La Ribera tiene en sus entrañas escenas cinematográficas de muchachos adictos a la gran pantalla. Uno de ellos acudía todos los jueves al Capitol. Vivía en Las Tenerías y eran muchos hermanos. Él, el mayor, ya tenía poderes para ir solo a la sesión. En la chaqueta guardaba la propaganda del cine que se repartía en cuartillas y allí venía toda la programación. Un día fue a ver ‘Matar a un ruiseñor’, una película en la que los hijos de un abogado sureño le plantaban cara a los prejuicios raciales cuando su padre defendió a un hombre negro inocente, acusado de haber violado a una mujer blanca.

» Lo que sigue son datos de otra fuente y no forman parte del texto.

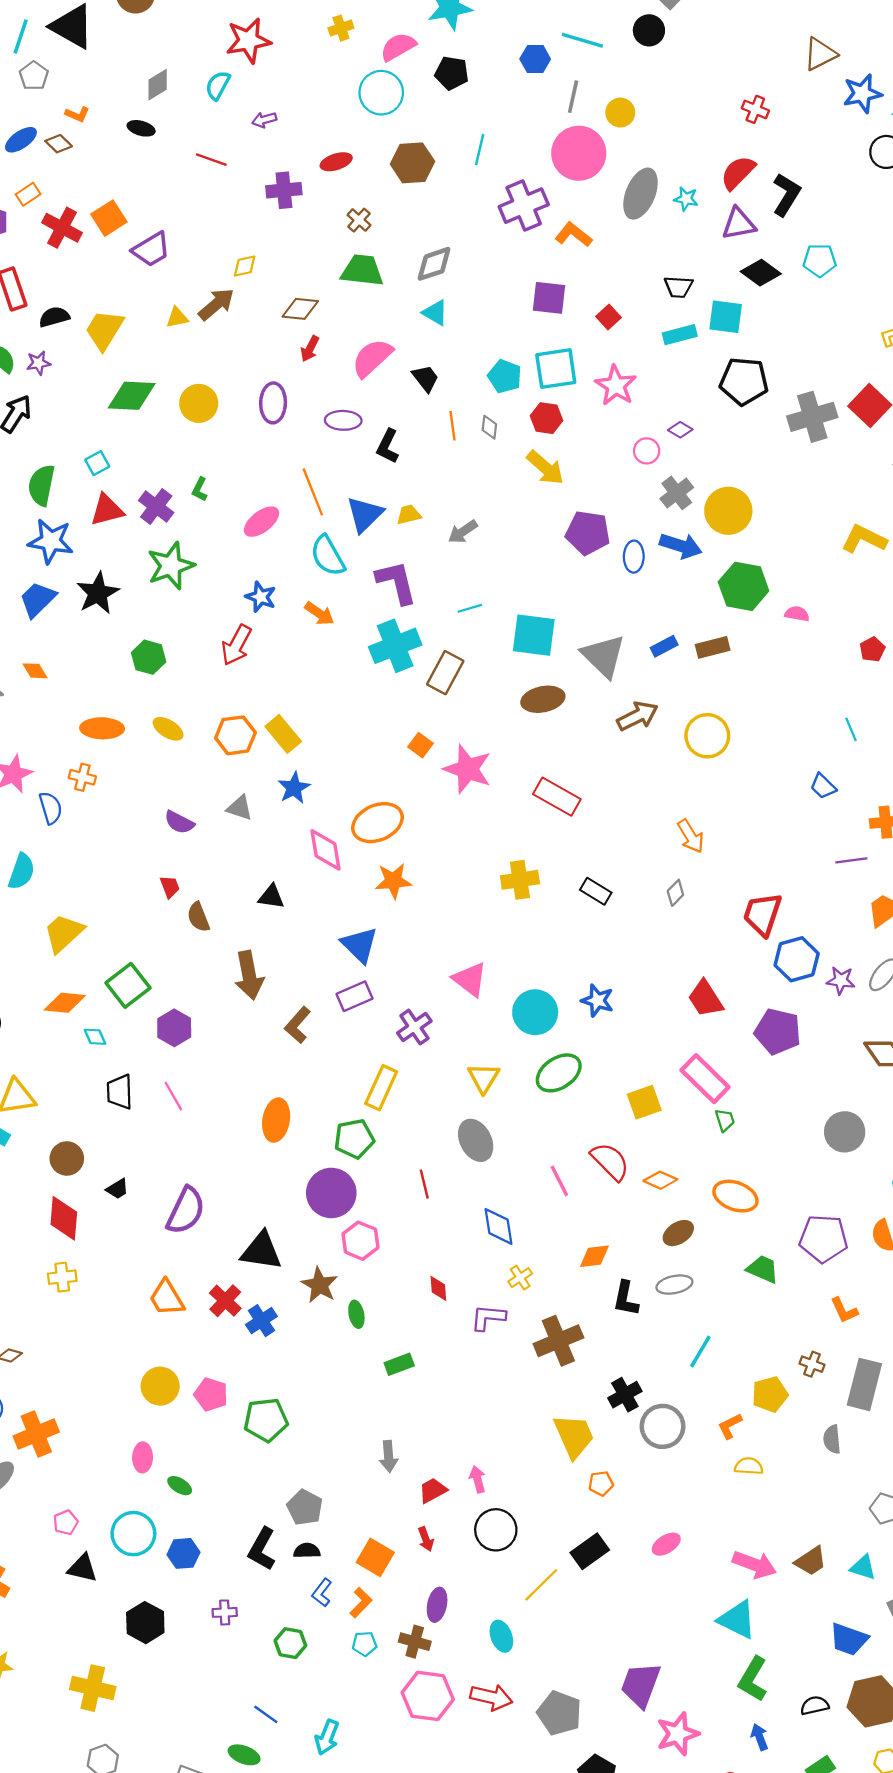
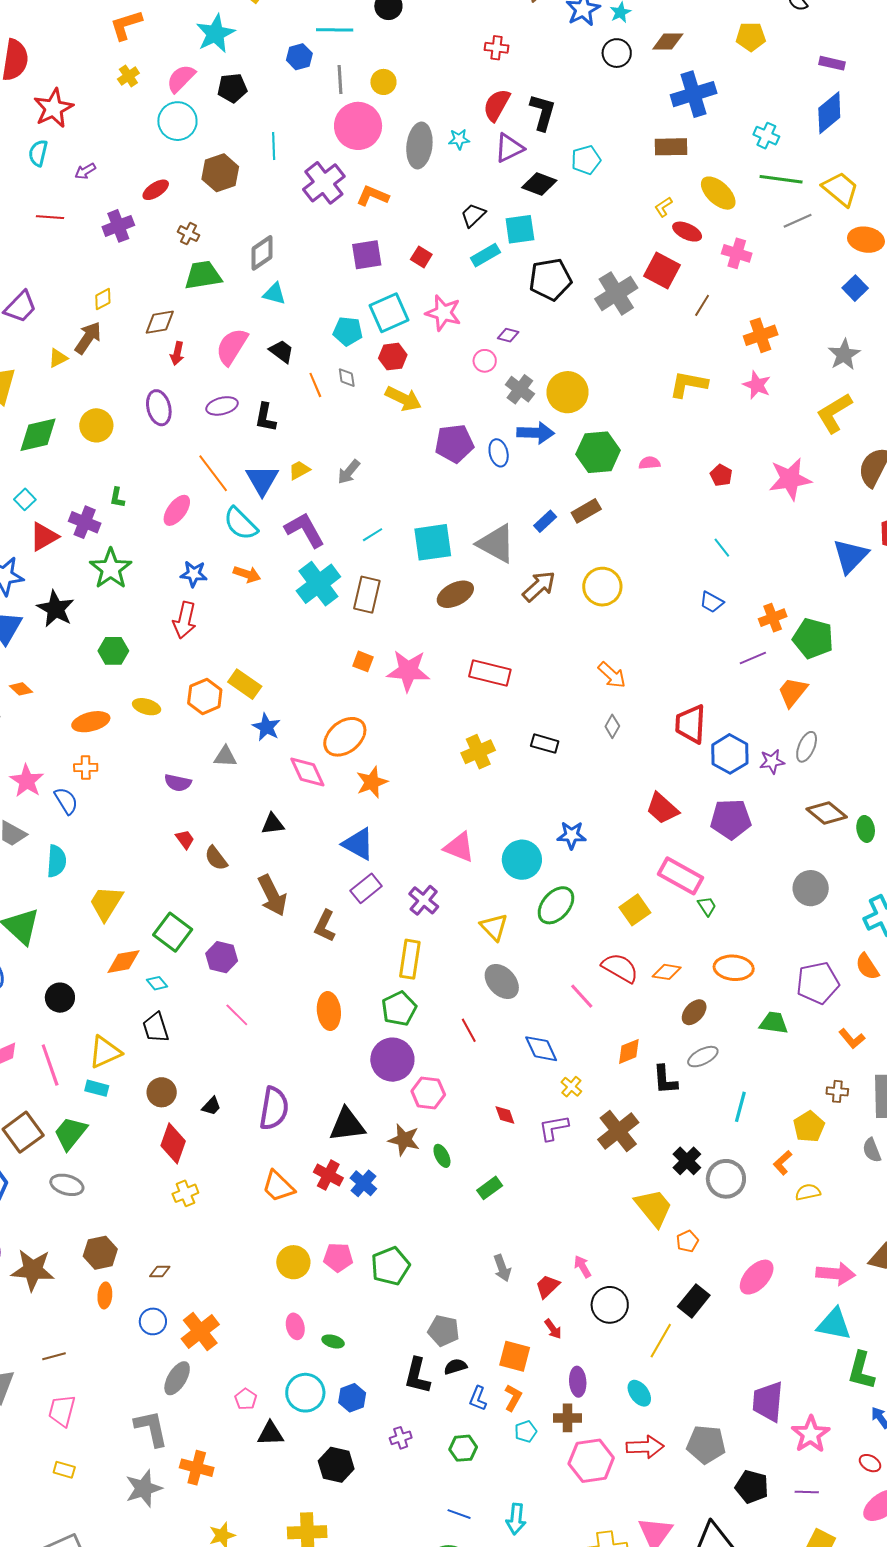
black trapezoid: (678, 287) -> (473, 215), turned 148
black trapezoid: (120, 1092) -> (156, 1028), moved
red diamond: (64, 1218) -> (173, 1143), turned 30
pink ellipse: (666, 1544) -> (757, 1277), size x1.5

Al llegar a casa, él contaba y contaba las secuencias y su hermana se quedaba embobada envidiándolo, deseando hacerse mayor para algún día sentarse en una de aquellas butacas del Capitol.

Muy cerca de allí, donde hoy la urraca de inconfundible plumaje blanco y negro revolotea, vivía una mujer que al quedarse viuda se fue del pueblo a la ciudad después de vender la pequeña tierra que tenía. Se instaló en la Ribera de Curtidores y compró unas vacas, que ordeñaba a diario para ganarse el sustento. Cuchicheaban en el barrio sobre si estaba con este o con aquel, sobre si tenía uno u otro amante. ¿Y qué? Maldito deporte nacional ese del chisme que se juega en el estadio de la red. ¿Acaso no han chismeado con la muerte de Pablo Sierra, acaso no lo hicieron con la de Manuela Chavero

‘Por lo demás también hay labios en el extremo izquierda del domingo, lesiones en las dudas del mañana, pasados que regresan igual que una llamada de teléfono. ¿Y lo de ayer? Sonríe la memoria, cuando parece amiga del equipo contrario. Las verdades del área son rectas de dudosa geometría, como ardientes amores de ficción en manos de un penalti’, escribe Luis García Montero en ese libro que no hemos querido sacar del bolsillo hasta que pase el huracán, hasta que el viento arrastre la cochambre cuando mañana ya sea tarde.